Shirley Bellinger, played by Kathryn Erbe in the HBO series Oz , is a fictional character who was first presented in the related book OZ: Behind These Walls: The Journal of Augustus Hill. She is based on child murderer Susan Smith.
Prisoner 97B642. Convicted December 6, 1997 - Murder in the first degree. Sentence: Death. Sentence commuted in 1999, then commutation of sentence revoked in 2000.
Shirley Bellinger is the first and only woman to be incarcerated at Oswald. She was sentenced to die for murdering her daughter; she drove her car into a lake with her daughter in the back seat, then swam out as the car sank, leaving her daughter to drown. She swears it was an accident, but that it nevertheless "had to happen".
While she keeps mostly to herself and has a shy, charming demeanor, she shows some signs of psychological instability; shortly after her arrival, she exposes herself to fellow prisoner Timmy Kirk and prostitutes herself to inmates and guards alike in return for preferential treatment. She believes she is doing God's will, and it is suggested that she is a devout Christian.
Along with James Robson, Bellinger is one of two regulars who do not live in Emerald City.

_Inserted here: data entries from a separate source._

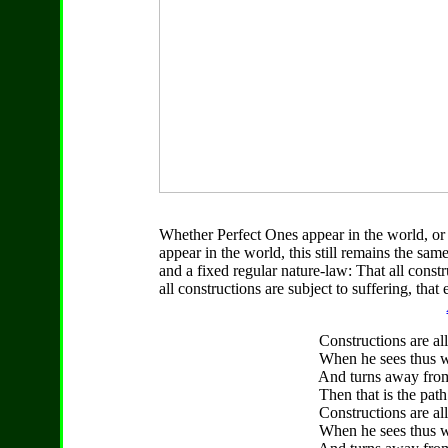
Whether Perfect Ones appear in the world, or
appear in the world, this still remains the sam
and a fixed regular nature-law: That all const
all constructions are subject to suffering, that 
Constructions are all 
When he sees thus wit
And turns away from wh
Then that is the path to
Constructions are all s
When he sees thus wit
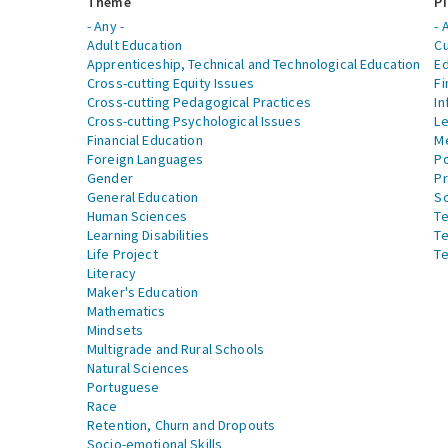
Theme
Pi
- Any -
- 
Adult Education
Cu
Apprenticeship, Technical and Technological Education
Ed
Cross-cutting Equity Issues
Fi
Cross-cutting Pedagogical Practices
In
Cross-cutting Psychological Issues
Le
Financial Education
Me
Foreign Languages
Po
Gender
Pr
General Education
S
Human Sciences
Te
Learning Disabilities
Te
Life Project
Te
Literacy
Maker's Education
Mathematics
Mindsets
Multigrade and Rural Schools
Natural Sciences
Portuguese
Race
Retention, Churn and Dropouts
Socio-emotional Skills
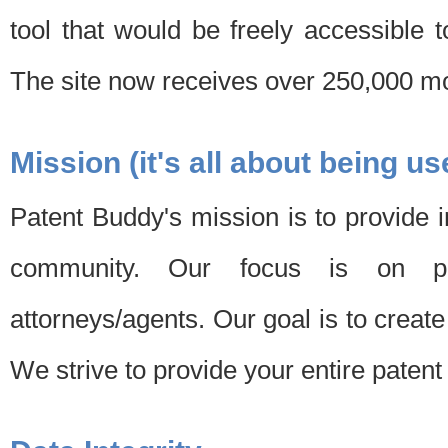
tool that would be freely accessible 
The site now receives over 250,000 mon
Mission (it's all about being us
Patent Buddy's mission is to provide i
community. Our focus is on pat
attorneys/agents. Our goal is to create 
We strive to provide your entire patent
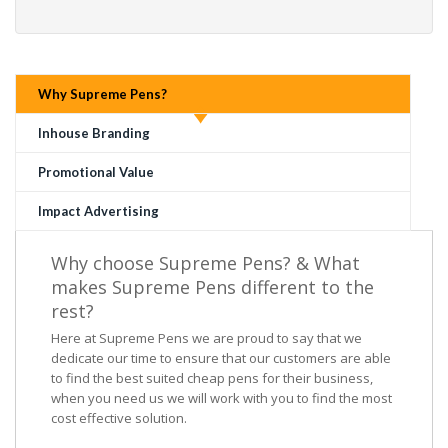
Why Supreme Pens?
Inhouse Branding
Promotional Value
Impact Advertising
Why choose Supreme Pens? & What
makes Supreme Pens different to the
rest?
Here at Supreme Pens we are proud to say that we
dedicate our time to ensure that our customers are able
to find the best suited cheap pens for their business,
when you need us we will work with you to find the most
cost effective solution.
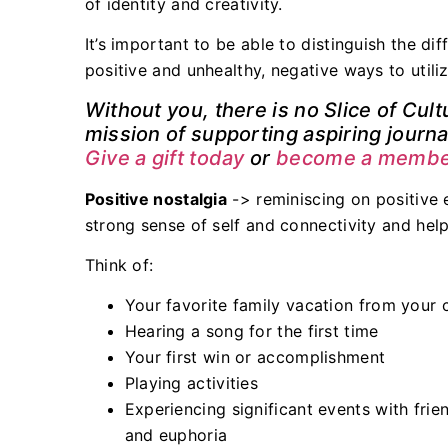
of identity and creativity.
It’s important to be able to distinguish the di
positive and unhealthy, negative ways to utiliz
Without you, there is no Slice of Cult
mission of supporting aspiring journal
Give a gift today
or
become a member
Positive nostalgia
-> reminiscing on positive 
strong sense of self and connectivity and hel
Think of:
Your favorite family vacation from your 
Hearing a song for the first time
Your first win or accomplishment
Playing activities
Experiencing significant events with frie
and euphoria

Bellinger arrives on Death Row and comments on how "comfortable" her new home is to Warden Glynn. While on Death Row, she flashes her vulva to Timmy Kirk who is on mop duty. Father Mukada visits Bellinger on Death Row in an effort to see her state of mind. She opens up to Mukada about how she was not a religious person growing up and that her first husband was Jewish and her second husband Zeke was an atheist. She then makes a pass at Mukada by commenting on how his collar is on too tight. Mukada gets nervous and immediately tells her to stop. She then breaks down and cries. Later, she sees Diane Wittlesey pass on through. Bellinger asks Wittlesey to be her friend to which Wittlesey denies, asking Bellinger how she could live with herself after what she has done. Bellinger replies that she did what she had to do and that she is able to sleep. She then puts her hand on Wittlesey's hand in a gesture of sympathy. She exchanges a series of pornographic letters with a "secret admirer" from within her cell block. When her pen pal turns out to be fellow inmate Simon Adebisi, who exposes himself to her and demands fellatio, she rejects him because he is black, sending him off with a racial slur.